July Flowers, Frozen World

It is dreadfully grey today, horribly grey, and though I've had some other posts in mind I have begun to crave flowers and colour.    I have also been remembering the flowers from my wedding.  I lived in Rio de Janeiro for eighteen months, and loved it!  The older part of the city (in which I lived) was built with very European architecture, yet the colouring is that of a tropical country; reds, oranges, pinks, greens!   The combination of the two is fantastic.  That is what I wanted to do for my wedding.  I wanted elegant neutrals and splashes of gorgeous colour.   So, I thought I would let you take a look at some of Red Clover's flowers and throw in a few extra pictures for fun.  Hope you enjoy!
My mom put together a small bouquet for my bridals because we had forgotten that we needed one.  It wasn't all the flowers I had chosen, but the right coloring and I loved it. 

The very first picture of Mr. and Mrs. Red Clover

The big picture...

Celebration of our two families. 

There's the first shot of my first bouquet.  I had chosen large pink and orange Lilies, two colours of Astermaria (which is a favorite flower!), fantastic soft pink and yellow snap dragons, small red roses...and let's see if I can remember what else.  Something green called "Irish Bells" or something like that.  

I wanted ferns for the greenery in the bouquet.  My Aunt Marjorie is a decorator, and does flowers for deserving nieces...assuming we're deserving. 

Behind the Mt. Timpanogos temple where we were married. 

We decorated with big bouquets and palm trees, as well as lying a bouquet of flowers over a shallow clay bowl on each table.  It looked really nice. 

Best Friend, Cousin, Sister, Sister, Me, Four More Sisters.   Aren't they beautiful?

The men looked sharp in their tuxes.  This is my  youngest brother, who loves posing for a camera.  I thought their boutonnieres (sp?) looked great against the black.

The cake imitated my dress; a soft ivory with slightly darker flower patterns all over.  Then it had a cascade of flowers down the side.  
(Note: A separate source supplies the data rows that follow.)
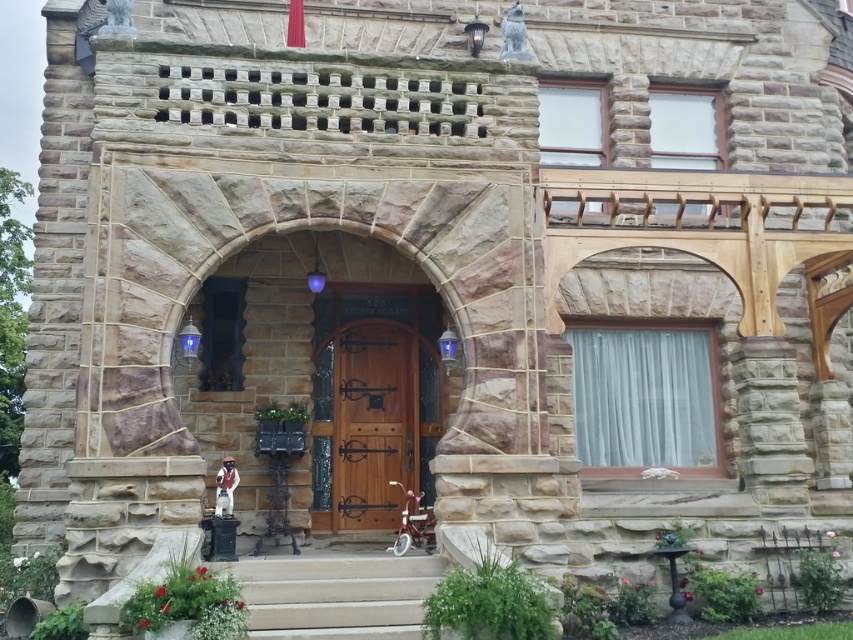 Question: Can you confirm if wooden door at center is bigger than smooth concrete stairs at lower center?

Choices:
 (A) no
 (B) yes

Answer: (B)

Question: Which of the following is the farthest from the observer?

Choices:
 (A) smooth concrete stairs at lower center
 (B) wooden door at center

Answer: (B)

Question: Can you confirm if wooden door at center is bigger than smooth concrete stairs at lower center?

Choices:
 (A) no
 (B) yes

Answer: (B)

Question: Observing the image, what is the correct spatial positioning of wooden door at center in reference to smooth concrete stairs at lower center?

Choices:
 (A) left
 (B) right

Answer: (A)

Question: Which of the following is the closest to the observer?

Choices:
 (A) (434, 573)
 (B) (410, 449)

Answer: (A)

Question: Which point is farther to the camera?

Choices:
 (A) (364, 628)
 (B) (379, 499)

Answer: (B) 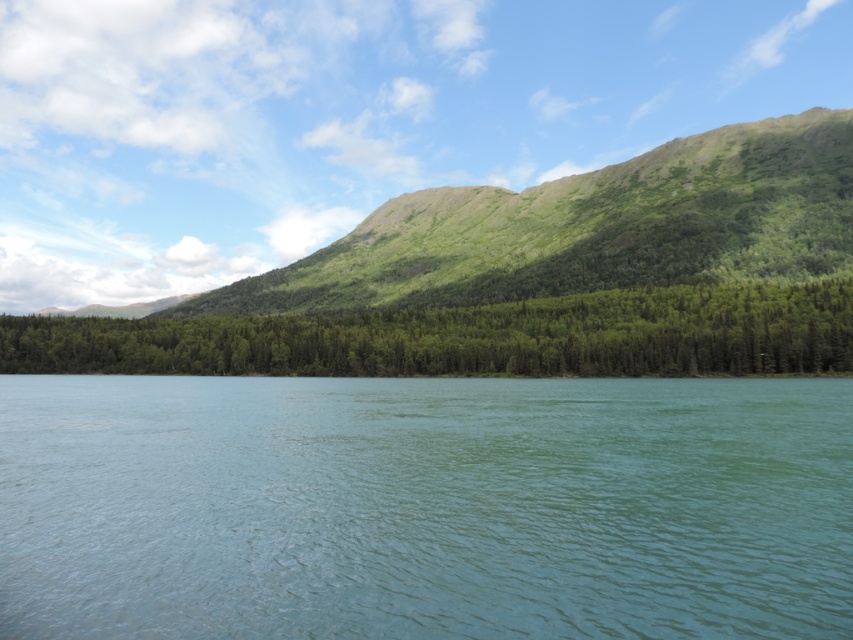 Between green smooth water at center and green matte forest at center, which one has less height?

With less height is green smooth water at center.

Which is behind, point (512, 548) or point (387, 333)?

The point (387, 333) is behind.

What do you see at coordinates (424, 506) in the screenshot? I see `green smooth water at center` at bounding box center [424, 506].

Find the location of a particular element. green smooth water at center is located at coordinates (424, 506). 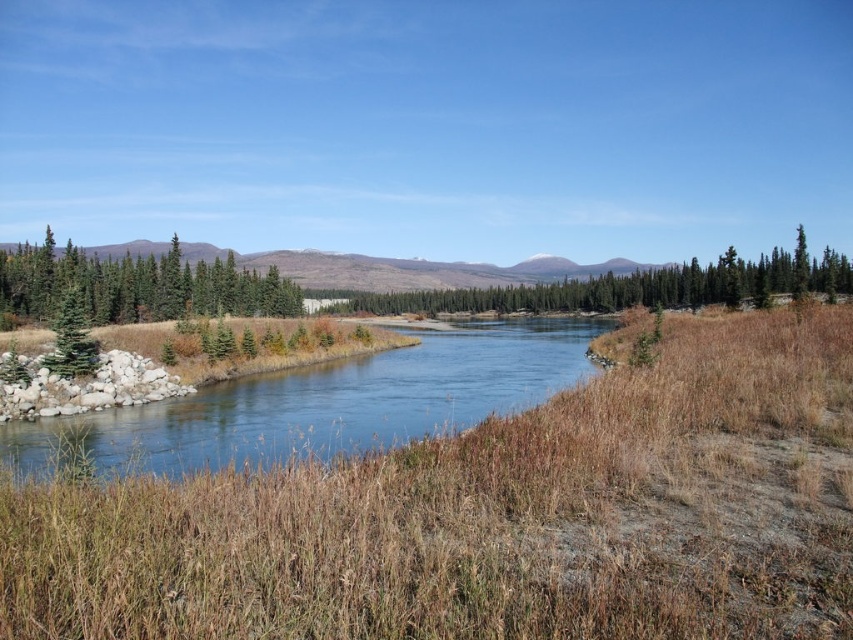 You are a hiker standing at the riverbank and want to take a photo of the brown dry grass at center and the green matte evergreen tree at left. Which object will appear closer to the camera in the photo?

The brown dry grass at center will appear closer to the camera in the photo because it is positioned in front of the green matte evergreen tree at left. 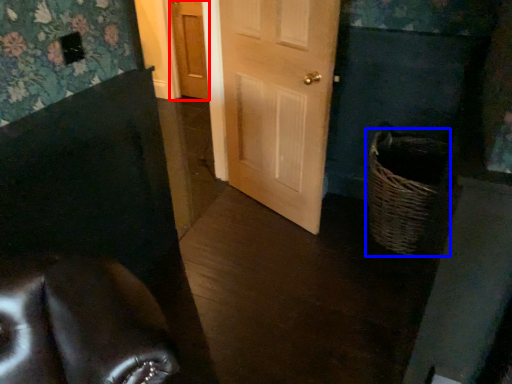 Question: Which object appears farthest to the camera in this image, door (highlighted by a red box) or basket (highlighted by a blue box)?

Choices:
 (A) door
 (B) basket

Answer: (A) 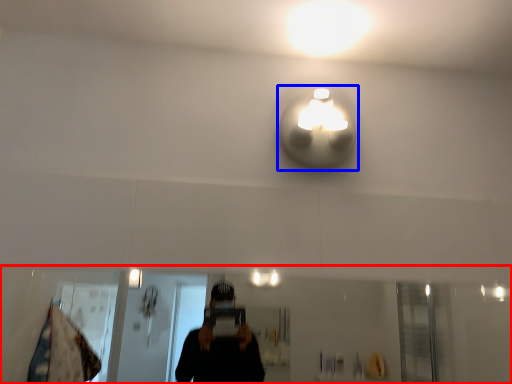 Question: Which point is further to the camera, mirror (highlighted by a red box) or light (highlighted by a blue box)?

Choices:
 (A) mirror
 (B) light

Answer: (B)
One of the Flower Girls, my niece

A view of where we held the evening reception.  It was up a canyon in the mountains and just beautiful. 

My gorgeous mother and dashing father.  (She bore eleven children! They are both amazing and in excellent shape!  "From running after so many kids?"  you ask.)

The tables where refreshments were served.  I wanted whimsical and elegance.  I think both were captured.  

A close up of the boutonnieres.  I loved the thick grass my Aunt used.    

One of the corsages for the girls!  I have no idea what that drooping flower was, but it added such a fun look and texture.

We have now been married now for a year and a half, and I am so happy!  I hope you had fun looking at the flowers from my wedding!  

-Red Clover


Dismal and the Divine

As dismal as all this cold can be, it can't help but breaking into the utterly beautiful.  Like a silver winter's sunset searing its way below the horizon.  Sunday afternoon was one of those days.  Kip and I took a stroll down our road and I had the foresight to bring my camera.   It was beautiful.  This first picture is the view when we walk to the front yard where our cars are parked; This greets us across the street.  Living down here, closer to fields then to supermarkets and suburban hustle you find only minutes way has settled something in me, and I feel deeply happy.  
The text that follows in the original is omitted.